If you access a key that appears earlier in the document, the parser wraps around:

```cpp
doc["c"].get<int64_t>();  // Position now after "c"
doc["a"].get<int64_t>();  // Wraps: scans from "c" to end, then start to "a"
```

This still works correctly but is slower than sequential access.

### Reset Parse Position

If you need to re-scan from the beginning:

```cpp
doc.reset_parse_pos();  // Next access starts from beginning
```

## Type Checking

Check the type of a value before extracting:

```cpp
auto& doc = *result;
auto value = doc["field"];

if (value.is_object()) { /* ... */ }
if (value.is_array()) { /* ... */ }
if (value.is_string()) { /* ... */ }
if (value.is_number()) { /* ... */ }
if (value.is_boolean()) { /* ... */ }
if (value.is_null()) { /* ... */ }

// BEVE-specific: check array type
if (value.is_typed_array()) { /* homogeneous elements */ }
if (value.is_generic_array()) { /* heterogeneous elements */ }

// Explicit bool conversion - true if not null/error
if (value) {
    // Value exists and is not null
}
```

## Supported Types for get<T>()

| Type | Description |
|------|-------------|
| `bool` | Boolean values |
| `int32_t`, `int64_t` | Signed integers |
| `uint32_t`, `uint64_t` | Unsigned integers |
| `float`, `double` | Floating-point numbers |
| `std::string` | String value |
| `std::string_view` | String view (zero-copy) |
| `std::nullptr_t` | Null values |

## Error Handling

All operations return values that can be checked for errors:

```cpp
auto result = glz::lazy_beve(buffer);
if (!result) {
    // Parse error
    auto error = result.error();
    std::cout << "Error code: " << static_cast<int>(error.ec) << "\n";
    return;
}

auto& doc = *result;
auto value = doc["missing_key"];

if (value.has_error()) {
    // Key not found or type error
    auto ec = value.error();
    // Handle error...
}

auto num = doc["field"].get<int64_t>();
if (!num) {
    // Extraction failed (wrong type, parse error, etc.)
    auto error = num.error();
    // Handle error...
}
```

## Container Methods

```cpp
auto& doc = *result;
auto arr = doc["items"];

// Check if container is empty
if (arr.empty()) { /* ... */ }

// Get number of elements (O(1) in BEVE - count is stored)
size_t count = arr.size();

// Check if object contains a key
if (doc.root().contains("name")) { /* ... */ }
```

## Size Accessor

Get string lengths or element counts without extracting values - useful for validation:

```cpp
auto result = glz::lazy_beve(buffer);
if (result) {
    // Validate string length before extracting
    if (result->size["username"] > 50) {
        // Username too long - reject without parsing
        return error;
    }

    // Check array size
    if (result->size["items"] == 0) {
        // Empty items array
    }

    // Also works with index access
    size_t first_name_len = result->size[0];  // For arrays
}
```

The `size()` method returns:
- **Strings**: character length
- **Arrays**: element count
- **Objects**: number of keys
- **Primitives**: 0

You can also call `size()` directly on any view:

```cpp
auto username = (*result)["username"];
if (username.size() > 50) {
    // Too long
}
```

## Deserializing into Structs

Use `glz::read_beve()` to deserialize a lazy view directly into a typed struct:

```cpp
struct User {
   std::string name;
   int age;
   bool active;
};

struct Container {
   User user;
   int version;
};

Container original{{"Alice", 30, true}, 1};
std::vector<std::byte> buffer;
glz::write_beve(original, buffer);

auto result = glz::lazy_beve(buffer);
if (result) {
    // Navigate lazily to "user", then deserialize into struct
    User user{};
    auto ec = glz::read_beve(user, (*result)["user"]);

    // user.name == "Alice", user.age == 30, user.active == true
}
```

This works because Glaze provides a `read_beve` overload that accepts `lazy_beve_view` directly.
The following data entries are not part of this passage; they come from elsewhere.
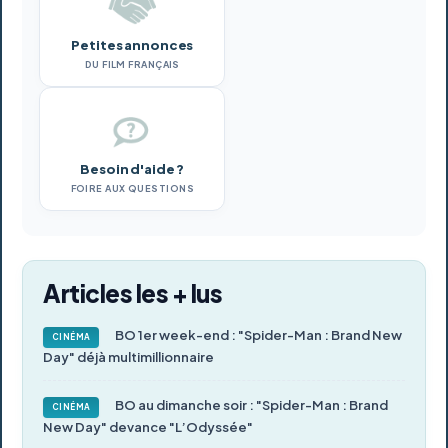
Petites annonces
DU FILM FRANÇAIS
Besoin d'aide ?
FOIRE AUX QUESTIONS
Articles les + lus
BO 1er week-end : "Spider-Man : Brand New
CINÉMA
Day" déjà multimillionnaire
BO au dimanche soir : "Spider-Man : Brand
CINÉMA
New Day" devance "L’Odyssée"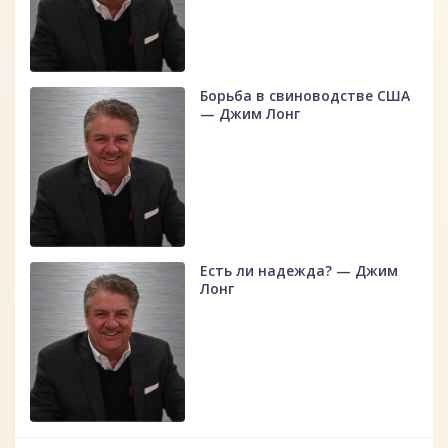
Борьба в свиноводстве США
— Джим Лонг
Есть ли надежда? — Джим
Лонг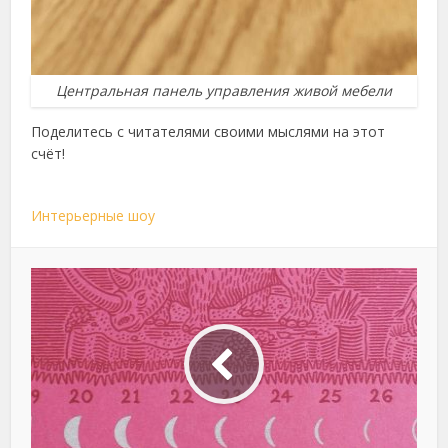
Центральная панель управления живой мебели
Поделитесь с читателями своими мыслями на этот
счёт!
Интерьерные шоу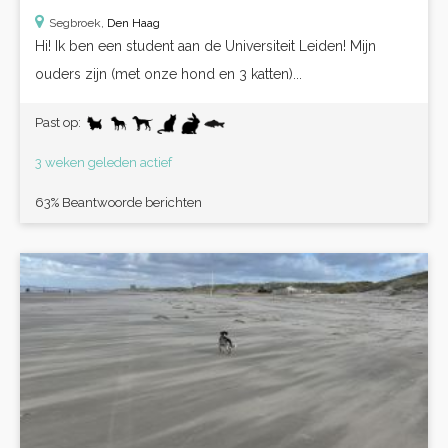
Segbroek,
Den Haag
Hi! Ik ben een student aan de Universiteit Leiden! Mijn
ouders zijn (met onze hond en 3 katten)...
Past op:
3 weken geleden actief
63% Beantwoorde berichten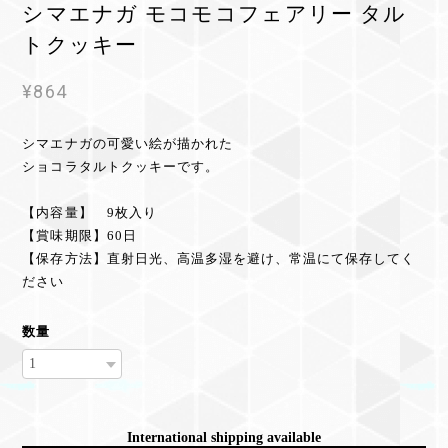
シマエナガ モコモコフェアリー タル
トクッキー
¥864
シマエナガの可愛い絵が描かれた
ショコラタルトクッキーです。
【内容量】 9枚入り
【賞味期限】60日
【保存方法】直射日光、高温多湿を避け、常温にて保存してく
ださい
数量
International shipping available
The lazy navigation skips other fields entirely, and deserialization is single-pass.

### Why Use This Pattern?

This hybrid approach gives you the best of both worlds:

1. **Lazy navigation**: Skip large sections of BEVE you don't need
2. **Fast deserialization**: Use Glaze's optimized struct parsing for the parts you do need
3. **Type safety**: Get compile-time checked structs instead of runtime field access

### Deserializing Array Elements

Combine with indexed views for efficient random access deserialization:

```cpp
struct Person {
   std::string name;
   Address address;
};

struct Container {
   std::vector<Person> people;
};

Container original{{{"Alice", {...}}, {"Bob", {...}}, ...}};
std::vector<std::byte> buffer;
glz::write_beve(original, buffer);

auto result = glz::lazy_beve(buffer);
if (result) {
    // Build index for O(1) random access
    auto people = (*result)["people"].index();

    // Deserialize only the 500th person
    Person person{};
    glz::read_beve(person, people[500]);
}
```

### Alternative: `read_into()` Member Function

If you prefer member function syntax, use `read_into()`:

```cpp
User user{};
(*result)["user"].read_into(user);  // Equivalent to glz::read_beve(user, view)
```

### The `raw_beve()` Method

Returns a `std::string_view` of the raw BEVE bytes for any lazy view. Use this when you need the binary data itself (for forwarding, storage, or separate parsing):

```cpp
auto result = glz::lazy_beve(buffer);

// Get raw BEVE for different values
auto root_bytes = result->root().raw_beve();
auto user_bytes = (*result)["user"].raw_beve();
```

> **Note**: For deserialization, use `glz::read_beve(value, view)` instead of `glz::read_beve(value, view.raw_beve())` for better performance.

## Best Practices

1. **Access keys in document order**: This is the most important optimization. Sequential access gives O(n) total complexity.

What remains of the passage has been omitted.